Yu Ji Woong, Kim Sebin, Ryu Jae Hyun, Lee Won Bo, Yoon Tae Jun
Center for AI and Natural Sciences, Korea Institute for Advanced Study, Seoul 02455, Republic of Korea.
School of Chemical and Biological Engineering, Institute of Chemical Processes, Seoul National University, Seoul 08826, Republic of Korea.
Sci Adv. 2024 Dec 13;10(50):eadp9662. doi: 10.1126/sciadv.adp9662. Epub 2024 Dec 11.

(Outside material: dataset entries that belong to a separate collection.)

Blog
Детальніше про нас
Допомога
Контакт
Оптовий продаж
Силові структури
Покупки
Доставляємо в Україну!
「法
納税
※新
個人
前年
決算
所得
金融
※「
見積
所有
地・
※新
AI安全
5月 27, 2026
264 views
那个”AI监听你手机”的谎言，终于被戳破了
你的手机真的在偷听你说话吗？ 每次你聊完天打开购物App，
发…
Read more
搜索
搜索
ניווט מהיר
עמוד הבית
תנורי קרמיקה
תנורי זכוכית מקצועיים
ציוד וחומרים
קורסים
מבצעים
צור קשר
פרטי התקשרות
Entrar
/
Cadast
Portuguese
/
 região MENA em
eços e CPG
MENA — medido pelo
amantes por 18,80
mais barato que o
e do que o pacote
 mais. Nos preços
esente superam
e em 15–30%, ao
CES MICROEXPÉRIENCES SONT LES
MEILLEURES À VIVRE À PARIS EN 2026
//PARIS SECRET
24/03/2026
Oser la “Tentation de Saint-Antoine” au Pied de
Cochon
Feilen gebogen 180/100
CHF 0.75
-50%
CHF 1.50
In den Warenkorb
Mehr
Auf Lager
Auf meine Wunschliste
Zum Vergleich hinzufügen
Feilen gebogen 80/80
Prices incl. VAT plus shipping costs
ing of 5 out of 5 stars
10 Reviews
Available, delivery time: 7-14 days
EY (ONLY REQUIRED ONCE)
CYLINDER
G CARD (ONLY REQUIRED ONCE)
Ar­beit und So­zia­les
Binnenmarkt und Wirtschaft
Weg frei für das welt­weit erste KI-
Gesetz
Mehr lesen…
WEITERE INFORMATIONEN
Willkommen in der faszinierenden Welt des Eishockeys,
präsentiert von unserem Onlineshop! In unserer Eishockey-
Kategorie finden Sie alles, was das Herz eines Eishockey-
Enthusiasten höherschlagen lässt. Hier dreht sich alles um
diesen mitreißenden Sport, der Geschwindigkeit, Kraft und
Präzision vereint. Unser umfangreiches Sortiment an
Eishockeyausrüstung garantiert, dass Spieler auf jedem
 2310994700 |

Understanding water behavior in salt solutions remains a notable challenge in computational chemistry. Conventional force fields have shown limitations in accurately representing water's properties across different salt types (chaotropes and kosmotropes) and concentrations, demonstrating the need for better methods. Machine learning force field applications in computational chemistry, especially through deep potential molecular dynamics (DPMD), offer a promising alternative that closely aligns with the accuracy of first-principles methods. Our research used DPMD to study how salts affect water by comparing its results with ab initio molecular dynamics, SPC/Fw, AMOEBA, and MB-Pol models. We studied water's behavior in salt solutions by examining its spatiotemporally correlated movement. Our findings showed that each model's accuracy in depicting water's behavior in salt solutions is strongly connected to spatiotemporal correlation. This study demonstrates both DPMD's advanced abilities in studying water-salt interactions and contributes to our understanding of the basic mechanisms that control these interactions.
理解盐溶液中的水行为仍然是计算化学中一个显著的挑战。传统力场在准确描述不同盐类型(离液剂和促溶剂)及浓度下水的性质方面已显示出局限性,这表明需要更好的方法。计算化学中的机器学习力场应用,特别是通过深度势能分子动力学(DPMD),提供了一种有前景的替代方案,其与第一性原理方法的准确性紧密相符。我们的研究使用DPMD通过将其结果与从头算分子动力学、SPC/Fw、AMOEBA和MB-Pol模型进行比较来研究盐如何影响水。我们通过检查水的时空相关运动来研究其在盐溶液中的行为。我们的研究结果表明,每个模型在描绘盐溶液中水行为的准确性与时空相关性密切相关。这项研究既展示了DPMD在研究水-盐相互作用方面的先进能力,也有助于我们理解控制这些相互作用的基本机制。